What you are asked to do. Find out how many lines in the records have the string "pelbagai" in them, and state only that number.

-- Opening Marker --

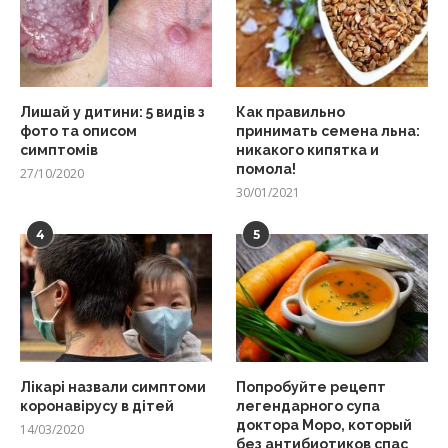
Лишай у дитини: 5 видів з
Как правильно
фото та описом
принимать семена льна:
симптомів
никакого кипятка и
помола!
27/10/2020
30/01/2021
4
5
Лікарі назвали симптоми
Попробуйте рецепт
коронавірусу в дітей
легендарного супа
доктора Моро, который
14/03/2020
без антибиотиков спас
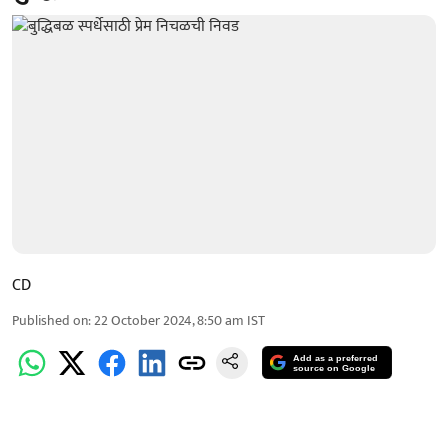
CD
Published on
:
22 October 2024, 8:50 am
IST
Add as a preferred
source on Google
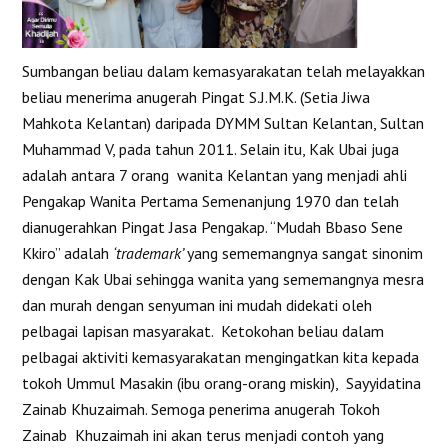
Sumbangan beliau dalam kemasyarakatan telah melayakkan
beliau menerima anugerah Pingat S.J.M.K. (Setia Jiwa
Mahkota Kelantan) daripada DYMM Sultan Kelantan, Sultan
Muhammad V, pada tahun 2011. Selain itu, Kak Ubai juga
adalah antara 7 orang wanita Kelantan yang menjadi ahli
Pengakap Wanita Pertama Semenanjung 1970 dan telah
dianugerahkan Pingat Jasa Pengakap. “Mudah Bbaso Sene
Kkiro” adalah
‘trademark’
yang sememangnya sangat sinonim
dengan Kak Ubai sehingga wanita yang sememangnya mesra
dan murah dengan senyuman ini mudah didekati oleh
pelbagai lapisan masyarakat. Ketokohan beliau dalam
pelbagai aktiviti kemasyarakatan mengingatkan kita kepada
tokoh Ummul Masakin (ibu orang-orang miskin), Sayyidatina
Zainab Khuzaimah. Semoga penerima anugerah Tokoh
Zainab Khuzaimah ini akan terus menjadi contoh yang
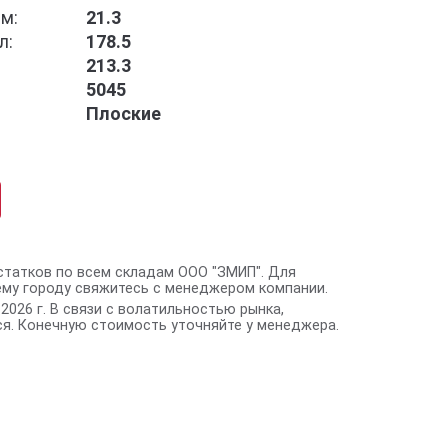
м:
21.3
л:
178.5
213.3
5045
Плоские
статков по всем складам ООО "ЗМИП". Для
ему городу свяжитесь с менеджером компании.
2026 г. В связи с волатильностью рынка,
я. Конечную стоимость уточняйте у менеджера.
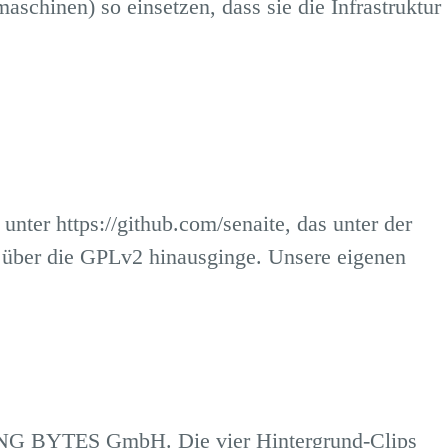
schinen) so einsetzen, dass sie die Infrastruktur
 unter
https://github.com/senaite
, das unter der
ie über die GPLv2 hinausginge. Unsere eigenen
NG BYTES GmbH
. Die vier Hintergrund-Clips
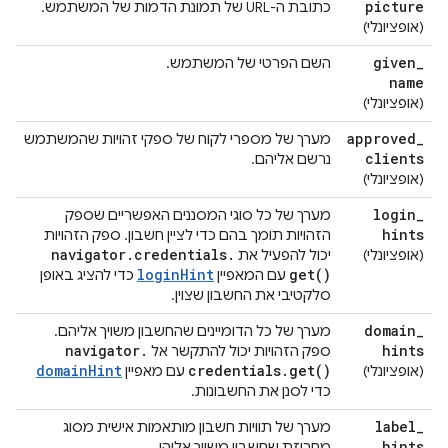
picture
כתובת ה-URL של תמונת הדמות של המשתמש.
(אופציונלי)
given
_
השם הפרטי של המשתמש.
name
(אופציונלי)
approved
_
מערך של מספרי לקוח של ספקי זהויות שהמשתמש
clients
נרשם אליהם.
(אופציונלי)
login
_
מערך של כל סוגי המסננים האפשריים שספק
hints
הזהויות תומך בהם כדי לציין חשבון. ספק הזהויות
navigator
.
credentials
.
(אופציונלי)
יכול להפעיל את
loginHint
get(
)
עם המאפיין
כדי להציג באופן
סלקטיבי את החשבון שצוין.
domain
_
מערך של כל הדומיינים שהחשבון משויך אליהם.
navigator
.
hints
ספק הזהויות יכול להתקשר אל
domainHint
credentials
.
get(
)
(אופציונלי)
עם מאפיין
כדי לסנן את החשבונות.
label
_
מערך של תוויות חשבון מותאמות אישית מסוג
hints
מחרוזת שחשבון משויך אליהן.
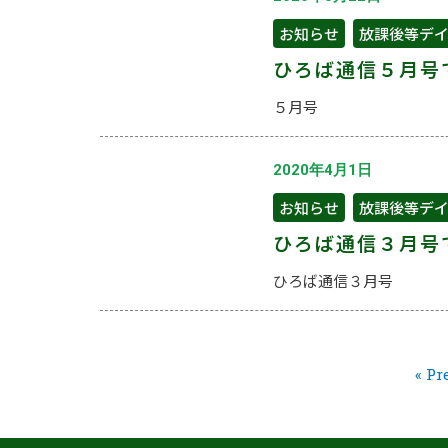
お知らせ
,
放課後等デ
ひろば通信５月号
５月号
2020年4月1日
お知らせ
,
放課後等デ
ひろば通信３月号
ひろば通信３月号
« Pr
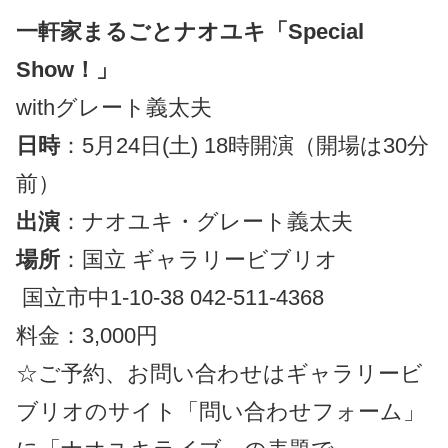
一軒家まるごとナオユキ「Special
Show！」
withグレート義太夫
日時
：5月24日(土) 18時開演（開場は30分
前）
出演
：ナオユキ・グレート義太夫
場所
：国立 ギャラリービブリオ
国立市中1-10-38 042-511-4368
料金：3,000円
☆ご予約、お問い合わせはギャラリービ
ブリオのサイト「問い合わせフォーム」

-- Closing Marker --

Task result. 2